A 61-year-old man with a history of violence and murder which occurred many years ago while he was in prison, who has since been in solitary confinement for 30 years under a “no human contact” order, has challenged this “cruel and unusual treatment.” Although mental health experts have diagnosed severe emotional and cognitive effects, a U.S. District Court supported the Bureau of Prison’s assertions that he has been unharmed by this extreme isolation because it has not deprived him of life’s basic necessities. The case is now before the U.S. Tenth Circuit Court of Appeals. http://www.coloradoindependent.com/144083/denver-judge-to-weigh-how-much-is-too-much-solitary-confinement

September 21, 2013

The Texas Tribune analyzed data from violent-incident reports from 99 state prisons filed from 2006 to 2012, and found: far more reports of violence at facilities housing high numbers of mentally ill and violent incarcerated people than at other prisons; reports of violent episodes are more prevalent at smaller institutions that house only psychiatric patients; and, there are more incidents of officers using force at these facilities.
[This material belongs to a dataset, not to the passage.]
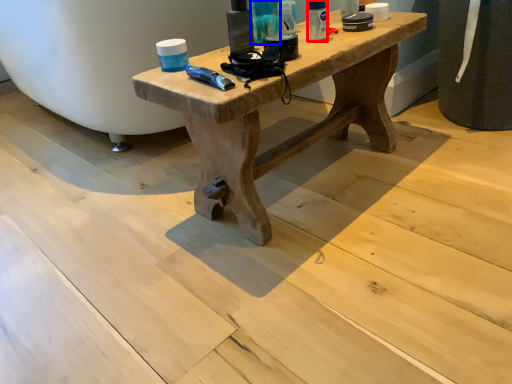 Question: Which object is further to the camera taking this photo, toiletry (highlighted by a red box) or toiletry (highlighted by a blue box)?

Advocates the numbers show that the state’s approach to incarcerating the mentally ill is not working, but criminal justice department officials argue that the state facilities are safe, and programs aimed at helping mentally ill individuals are working. http://www.nytimes.com/2013/09/22/health/a-tie-to-mental-illness-in-the-violence-behind-bars.html?utm_content=buffer92df3&utm_source=buffer&utm_medium=twitter&utm_campaign=Buffer&_r=0

September 16, 2013

Albert Woodfox of the Angola 3, who has been in solitary confinement for over 40 years, has gone to court requesting a restraining order against the state of LA to stop strip and cavity searches, which he says occur whenever he leaves his cell – i.e. “as often as six times a day.”  After the Angola 3 sued against such searches in the late 70s, a consent decree was agreed to by the parties which held that they violated the rights of these men and must be curtailed or ceased.  However, when the judge responsible for the decree died recently, the searches were re-instated, thus requiring the return to court. http://www.theatlantic.com/national/archive/2013/09/a-handwritten-letter-the-prison-system-doesnt-want-you-to-see/279751/

 

 

VOICES: Solitary Confinement’s Invisible Scars

By Five Omar Mualimm-ak. Reprinted from The Guardian.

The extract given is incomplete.